Agora, Talita está repensando sua carreira. Não descarta a volta ao mundo corporativo, mas, assim como Patrícia, quer algo mais em sintonia com seu momento de vida. Sua meta é trabalhar com desenvolvimento humano, fazendo uso de suas formações como coach e em constelação familiar. “Estou aberta ao mundo corporativo, mas quero algo mais condizente com o equilíbrio da vida pessoal e trabalho, e o propósito que acredito.”

Já Marcelo Quintella, 48, que também pediu demissão em meio à pandemia sem ter outro emprego em vista, já tomou esse tipo de decisão algumas vezes na vida. Em agosto do ano passado, ele saiu da CVC, onde era chief product officer. Ficou nove meses em período sabático. “Não foi um sabático planejado”, diz. “Mas como aconteceu no meio da pandemia, estávamos trancados dentro de casa, achei uma boa ficar com a família. Decidi não fazer nada por um tempo.”

Sem a ansiedade de querer voltar logo ao mercado, Quintella fez inúmeras maratonas de filmes com os filhos e aproveitou para ler muito. “Um a cada 10 dias.”

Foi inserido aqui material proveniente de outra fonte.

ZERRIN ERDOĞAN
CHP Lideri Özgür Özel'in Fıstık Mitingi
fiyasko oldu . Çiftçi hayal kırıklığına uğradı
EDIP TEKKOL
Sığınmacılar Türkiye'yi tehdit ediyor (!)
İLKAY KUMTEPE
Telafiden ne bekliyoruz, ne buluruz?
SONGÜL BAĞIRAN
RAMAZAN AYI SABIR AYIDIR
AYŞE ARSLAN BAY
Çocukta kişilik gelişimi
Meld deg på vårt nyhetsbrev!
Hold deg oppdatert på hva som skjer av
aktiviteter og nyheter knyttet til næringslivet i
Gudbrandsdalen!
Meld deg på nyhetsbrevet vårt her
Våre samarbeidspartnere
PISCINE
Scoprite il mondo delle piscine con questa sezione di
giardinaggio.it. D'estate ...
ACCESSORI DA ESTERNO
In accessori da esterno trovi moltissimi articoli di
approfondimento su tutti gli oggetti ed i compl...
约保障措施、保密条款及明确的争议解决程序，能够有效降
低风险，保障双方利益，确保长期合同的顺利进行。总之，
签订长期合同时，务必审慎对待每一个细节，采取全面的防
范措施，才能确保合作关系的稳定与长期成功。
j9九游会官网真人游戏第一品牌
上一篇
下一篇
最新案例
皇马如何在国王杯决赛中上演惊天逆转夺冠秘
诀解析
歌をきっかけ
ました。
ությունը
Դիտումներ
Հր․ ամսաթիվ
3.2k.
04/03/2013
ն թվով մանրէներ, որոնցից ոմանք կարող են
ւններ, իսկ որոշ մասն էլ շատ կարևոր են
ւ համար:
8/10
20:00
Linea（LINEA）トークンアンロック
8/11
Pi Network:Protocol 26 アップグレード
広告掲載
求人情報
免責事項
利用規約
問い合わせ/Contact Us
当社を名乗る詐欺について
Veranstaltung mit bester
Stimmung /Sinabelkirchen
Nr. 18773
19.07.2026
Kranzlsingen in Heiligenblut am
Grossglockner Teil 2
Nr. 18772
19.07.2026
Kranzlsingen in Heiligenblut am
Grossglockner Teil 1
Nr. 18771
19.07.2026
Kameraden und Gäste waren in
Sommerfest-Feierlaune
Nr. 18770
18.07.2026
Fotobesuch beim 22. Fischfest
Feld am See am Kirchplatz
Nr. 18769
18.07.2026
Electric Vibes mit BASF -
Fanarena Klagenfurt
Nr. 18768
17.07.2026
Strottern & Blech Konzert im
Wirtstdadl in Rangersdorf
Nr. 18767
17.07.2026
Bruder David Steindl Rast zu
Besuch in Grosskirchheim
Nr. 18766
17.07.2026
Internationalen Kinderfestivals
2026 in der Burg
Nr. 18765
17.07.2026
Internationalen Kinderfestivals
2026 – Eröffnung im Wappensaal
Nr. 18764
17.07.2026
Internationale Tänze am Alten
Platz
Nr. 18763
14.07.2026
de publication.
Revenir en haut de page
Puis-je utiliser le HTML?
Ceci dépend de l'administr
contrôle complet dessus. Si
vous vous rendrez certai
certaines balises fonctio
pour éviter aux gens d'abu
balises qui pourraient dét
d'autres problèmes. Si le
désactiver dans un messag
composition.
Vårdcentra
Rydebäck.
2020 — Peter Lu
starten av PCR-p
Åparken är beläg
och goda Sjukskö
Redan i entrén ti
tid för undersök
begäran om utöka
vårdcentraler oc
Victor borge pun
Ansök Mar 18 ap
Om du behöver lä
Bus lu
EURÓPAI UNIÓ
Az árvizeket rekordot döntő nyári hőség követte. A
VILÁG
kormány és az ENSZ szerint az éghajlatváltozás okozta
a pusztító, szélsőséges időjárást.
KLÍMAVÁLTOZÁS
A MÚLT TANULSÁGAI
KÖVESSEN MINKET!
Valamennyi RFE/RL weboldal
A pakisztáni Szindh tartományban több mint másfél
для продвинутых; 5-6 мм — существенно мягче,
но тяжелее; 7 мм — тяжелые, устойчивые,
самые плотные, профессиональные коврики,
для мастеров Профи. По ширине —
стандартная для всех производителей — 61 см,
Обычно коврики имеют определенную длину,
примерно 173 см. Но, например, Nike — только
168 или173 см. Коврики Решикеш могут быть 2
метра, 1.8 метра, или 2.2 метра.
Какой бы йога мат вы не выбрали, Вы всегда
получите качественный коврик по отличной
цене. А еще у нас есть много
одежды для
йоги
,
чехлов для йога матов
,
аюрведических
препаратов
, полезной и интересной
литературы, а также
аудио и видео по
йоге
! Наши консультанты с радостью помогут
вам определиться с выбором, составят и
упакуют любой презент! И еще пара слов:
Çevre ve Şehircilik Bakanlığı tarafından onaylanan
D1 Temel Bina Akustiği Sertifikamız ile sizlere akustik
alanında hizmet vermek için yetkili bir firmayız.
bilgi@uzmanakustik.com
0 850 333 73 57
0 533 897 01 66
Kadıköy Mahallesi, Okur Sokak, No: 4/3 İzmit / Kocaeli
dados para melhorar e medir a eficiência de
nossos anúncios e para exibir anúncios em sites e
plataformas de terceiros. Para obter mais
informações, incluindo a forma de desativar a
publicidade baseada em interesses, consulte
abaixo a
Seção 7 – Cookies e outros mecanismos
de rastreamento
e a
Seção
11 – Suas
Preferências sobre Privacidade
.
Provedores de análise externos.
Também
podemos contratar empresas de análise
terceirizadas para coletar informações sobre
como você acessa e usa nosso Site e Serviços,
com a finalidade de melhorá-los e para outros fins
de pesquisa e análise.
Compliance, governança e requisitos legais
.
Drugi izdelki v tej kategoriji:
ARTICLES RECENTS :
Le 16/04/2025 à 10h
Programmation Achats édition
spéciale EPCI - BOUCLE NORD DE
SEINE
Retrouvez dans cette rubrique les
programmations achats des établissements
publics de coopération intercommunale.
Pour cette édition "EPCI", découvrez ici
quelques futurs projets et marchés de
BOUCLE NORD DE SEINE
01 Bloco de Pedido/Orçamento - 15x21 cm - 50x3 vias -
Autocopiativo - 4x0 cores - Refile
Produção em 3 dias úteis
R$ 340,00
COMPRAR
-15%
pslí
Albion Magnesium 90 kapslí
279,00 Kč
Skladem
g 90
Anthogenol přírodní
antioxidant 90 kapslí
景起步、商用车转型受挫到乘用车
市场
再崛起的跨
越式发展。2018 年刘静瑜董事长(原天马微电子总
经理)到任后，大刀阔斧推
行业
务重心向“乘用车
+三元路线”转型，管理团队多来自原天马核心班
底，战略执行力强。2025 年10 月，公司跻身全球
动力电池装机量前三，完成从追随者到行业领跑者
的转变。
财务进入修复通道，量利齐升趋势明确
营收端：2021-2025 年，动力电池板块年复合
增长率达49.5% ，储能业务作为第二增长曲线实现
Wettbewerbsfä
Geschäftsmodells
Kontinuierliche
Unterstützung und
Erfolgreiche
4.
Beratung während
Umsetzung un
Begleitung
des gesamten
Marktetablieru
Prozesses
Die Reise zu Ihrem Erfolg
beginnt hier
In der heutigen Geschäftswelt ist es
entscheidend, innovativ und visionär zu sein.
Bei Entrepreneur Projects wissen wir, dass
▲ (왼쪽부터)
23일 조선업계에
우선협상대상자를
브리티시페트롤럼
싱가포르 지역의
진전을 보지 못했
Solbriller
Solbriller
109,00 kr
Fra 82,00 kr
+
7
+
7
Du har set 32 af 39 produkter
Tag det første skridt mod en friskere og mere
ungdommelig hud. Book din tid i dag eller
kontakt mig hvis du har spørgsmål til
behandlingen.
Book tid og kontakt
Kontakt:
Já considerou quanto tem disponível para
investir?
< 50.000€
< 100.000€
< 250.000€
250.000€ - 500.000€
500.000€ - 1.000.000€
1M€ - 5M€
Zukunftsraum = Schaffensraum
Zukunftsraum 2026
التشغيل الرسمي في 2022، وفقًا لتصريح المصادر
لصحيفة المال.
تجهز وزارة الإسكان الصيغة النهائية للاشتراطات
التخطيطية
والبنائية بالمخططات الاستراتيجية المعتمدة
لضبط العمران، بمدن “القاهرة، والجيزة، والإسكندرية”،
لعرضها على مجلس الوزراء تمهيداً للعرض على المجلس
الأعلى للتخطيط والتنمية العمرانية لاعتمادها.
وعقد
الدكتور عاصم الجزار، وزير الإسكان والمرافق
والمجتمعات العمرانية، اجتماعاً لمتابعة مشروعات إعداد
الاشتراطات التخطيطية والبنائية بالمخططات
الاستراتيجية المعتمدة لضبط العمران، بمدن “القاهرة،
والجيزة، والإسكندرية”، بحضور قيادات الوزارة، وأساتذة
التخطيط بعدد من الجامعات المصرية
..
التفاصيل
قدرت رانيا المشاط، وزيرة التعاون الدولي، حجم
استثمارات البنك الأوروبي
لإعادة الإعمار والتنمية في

Ele pediu demissão da CVC porque o caminho da companhia estava diferente de quando aceitou a proposta de emprego, em 2019. A visão de tecnologia de Quintella, que ingressou para dar andamento à transformação digital da empresa, era diferente da do CEO que assumiu em março de 2020.

Ao longo da carreira, Quintella já se desligou de outras empresas, mesmo sem ter nada em vista, por entender que seu ciclo profissional ali havia terminado. “Quando o ciclo termina, eu saio sem maiores problemas, sempre com muito respeito”, afirma. Com passagens pelo Google, Peixe Urbano e Loft, o executivo assumiu um novo desafio em maio deste ano, como vice-presidente de produto da startup unico.

A maratona de leitura, diz o executivo, e o tempo para pensar ajudaram a dar perspectiva para a carreira. “No dia a dia do trabalho a gente não para muito para pensar por que está fazendo as coisas”, comenta. Agora, no novo desafio profissional, atraiu a cultura da empresa de querer ser “tech de verdade”. “O que marcou forte quando passei pelo Google foi a ideia de alinhar propósito individual com o trabalho. De lá para cá venho tentando me encaixar numa empresa na qual alinhe os dois propósitos.” Quem sabe é agora.